A grown-up Labour party needs to embrace proportional representation - not as a preserve of the liberal metropolitan intelligentsia, but as a core mechanism with which to combat a sense of working-class alienation.

Now, before it's too late, we need to rediscover [traditional] Labour politics. And, not that I want to scare the horses, we might even call it a New Socialism.


Well, Jon, you can call it what you like, but what you’re really talking about is embracing spiritually intelligent values. And none of the political parties has any monopoly on them. They’re all free to embrace them. The original Labour party grew out of them. Jesus Christ, the Buddha and Mohammed certainly advocated them.

Reading Cruddas’ article, you surely have to see parallels with the Boxer rebellion. The majority of the people, who live decent lives and abide by spiritually intelligent values have become disgusted with the values inflicted on this society by the advocates of greed and the American Dream - selfishness, individual enrichment at the expense of the communal good, and so forth. They’ve had enough and they’re not going to take any more.

These people have no particular political programme, belong to no political party or faction, have no particular leaders, and they wish only to see our national affairs return to a greater state of enlightenment - to see social justice, the eradication of violence, exploitation and poverty - and they desire much greater equality and a better life for all, not just the few.

Unless the current political parties start to show some concern with their desires and interests then they won’t vote for any of them. Maybe a new party will form to represent them, but in the meantime the masses will just have to stage demonstrations and protests, to show their anger in their willingness to stand up on their feet and get out in peaceful gatherings on the streets.

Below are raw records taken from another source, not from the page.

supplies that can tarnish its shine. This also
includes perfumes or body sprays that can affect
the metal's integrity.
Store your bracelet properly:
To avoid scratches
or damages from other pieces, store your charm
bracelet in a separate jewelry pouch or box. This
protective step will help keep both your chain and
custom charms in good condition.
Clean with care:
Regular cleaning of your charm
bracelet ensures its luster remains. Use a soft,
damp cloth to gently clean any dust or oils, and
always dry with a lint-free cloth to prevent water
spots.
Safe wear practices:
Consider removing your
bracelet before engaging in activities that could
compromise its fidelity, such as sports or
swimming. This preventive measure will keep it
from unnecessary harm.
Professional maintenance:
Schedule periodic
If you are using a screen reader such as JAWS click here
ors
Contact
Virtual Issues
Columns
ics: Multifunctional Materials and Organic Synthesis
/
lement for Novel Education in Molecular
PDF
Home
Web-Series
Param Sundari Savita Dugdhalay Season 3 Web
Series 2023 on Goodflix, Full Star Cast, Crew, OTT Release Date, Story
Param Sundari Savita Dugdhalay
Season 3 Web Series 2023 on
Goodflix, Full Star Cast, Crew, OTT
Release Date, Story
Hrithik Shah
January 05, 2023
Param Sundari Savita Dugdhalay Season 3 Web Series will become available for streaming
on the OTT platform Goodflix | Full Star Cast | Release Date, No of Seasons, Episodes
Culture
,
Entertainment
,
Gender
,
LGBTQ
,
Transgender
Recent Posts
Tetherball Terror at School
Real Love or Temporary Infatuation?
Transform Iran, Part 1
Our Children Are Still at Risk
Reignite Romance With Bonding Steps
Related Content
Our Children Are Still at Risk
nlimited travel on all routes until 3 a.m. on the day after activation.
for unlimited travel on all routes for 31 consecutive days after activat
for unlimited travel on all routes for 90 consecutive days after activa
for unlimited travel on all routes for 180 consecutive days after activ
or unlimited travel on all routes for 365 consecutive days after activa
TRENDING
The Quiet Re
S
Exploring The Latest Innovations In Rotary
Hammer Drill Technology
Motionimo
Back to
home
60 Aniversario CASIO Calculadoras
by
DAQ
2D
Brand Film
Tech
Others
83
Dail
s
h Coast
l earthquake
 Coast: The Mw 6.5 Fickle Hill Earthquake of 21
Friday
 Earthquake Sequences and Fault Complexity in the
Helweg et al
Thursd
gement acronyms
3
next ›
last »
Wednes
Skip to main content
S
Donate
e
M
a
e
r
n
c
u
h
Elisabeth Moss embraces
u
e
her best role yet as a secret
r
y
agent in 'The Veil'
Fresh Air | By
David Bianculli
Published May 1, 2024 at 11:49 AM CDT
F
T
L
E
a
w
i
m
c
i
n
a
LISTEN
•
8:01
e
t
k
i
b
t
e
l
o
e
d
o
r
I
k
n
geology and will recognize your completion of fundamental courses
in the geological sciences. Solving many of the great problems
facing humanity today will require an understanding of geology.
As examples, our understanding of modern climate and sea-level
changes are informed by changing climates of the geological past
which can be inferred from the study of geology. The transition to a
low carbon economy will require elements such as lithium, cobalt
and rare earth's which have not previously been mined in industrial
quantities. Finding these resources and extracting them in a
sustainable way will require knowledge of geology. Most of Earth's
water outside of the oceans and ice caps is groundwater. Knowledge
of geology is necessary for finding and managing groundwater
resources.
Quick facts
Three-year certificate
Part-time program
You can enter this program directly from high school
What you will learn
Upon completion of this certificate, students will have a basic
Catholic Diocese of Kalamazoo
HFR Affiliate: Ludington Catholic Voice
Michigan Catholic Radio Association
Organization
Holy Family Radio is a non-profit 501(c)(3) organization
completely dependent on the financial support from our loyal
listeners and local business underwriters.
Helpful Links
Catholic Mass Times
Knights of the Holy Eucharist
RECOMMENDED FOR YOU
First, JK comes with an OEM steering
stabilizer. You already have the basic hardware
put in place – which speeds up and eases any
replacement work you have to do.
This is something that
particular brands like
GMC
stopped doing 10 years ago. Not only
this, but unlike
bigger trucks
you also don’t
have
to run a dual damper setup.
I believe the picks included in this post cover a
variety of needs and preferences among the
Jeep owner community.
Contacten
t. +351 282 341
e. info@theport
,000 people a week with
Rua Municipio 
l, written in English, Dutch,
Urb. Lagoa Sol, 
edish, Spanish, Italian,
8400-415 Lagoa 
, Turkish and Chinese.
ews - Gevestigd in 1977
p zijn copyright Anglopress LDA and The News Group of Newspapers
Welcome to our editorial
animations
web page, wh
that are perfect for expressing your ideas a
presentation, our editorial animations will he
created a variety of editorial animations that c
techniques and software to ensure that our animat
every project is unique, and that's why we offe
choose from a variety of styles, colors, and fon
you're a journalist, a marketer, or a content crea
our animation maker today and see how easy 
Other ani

I suggest they wear the same colours as the monks of Burma and Tibet, if only to show solidarity and a belief in non-violence.


Simon Jenkins wrote his usual excellent column yesterday.

Some excellent postings after the article too, such as the one by Trevisco:

THIS IS OUR FUCKING MONEY. WE DESERVE A FULL EXPLANATION AND ACCOUNTING. NOW. Frankly, it makes me feel like paying those bankers a visit in the dead of night with a baseball bat and persuading them to come clean about that £100 billion.

Jonathan Freedland said some perceptive things in his column about Noam Chomsky’s observation that the USA has not so much supported Israel as supported the right wing in Israel and in fact supported each and every right wing party and right wing government everywhere on the planet.